[Dataset records]
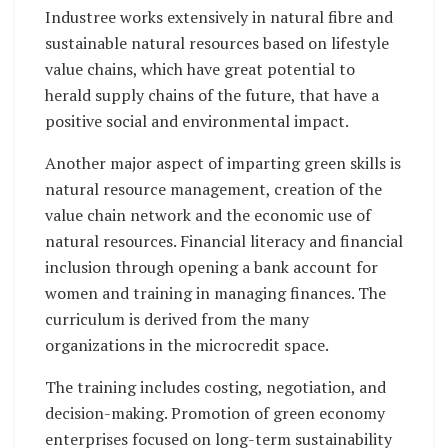
Industree works extensively in natural fibre and
sustainable natural resources based on lifestyle
value chains, which have great potential to
herald supply chains of the future, that have a
positive social and environmental impact.
Another major aspect of imparting green skills is
natural resource management, creation of the
value chain network and the economic use of
natural resources. Financial literacy and financial
inclusion through opening a bank account for
women and training in managing finances. The
curriculum is derived from the many
organizations in the microcredit space.
The training includes costing, negotiation, and
decision-making. Promotion of green economy
enterprises focused on long-term sustainability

What this task involves
With the line containing "decision-making. Promotion of green economy" as the first and the last line above as the final one, copy those lines exactly and no others.

Solution to the exercise
decision-making. Promotion of green economy
enterprises focused on long-term sustainability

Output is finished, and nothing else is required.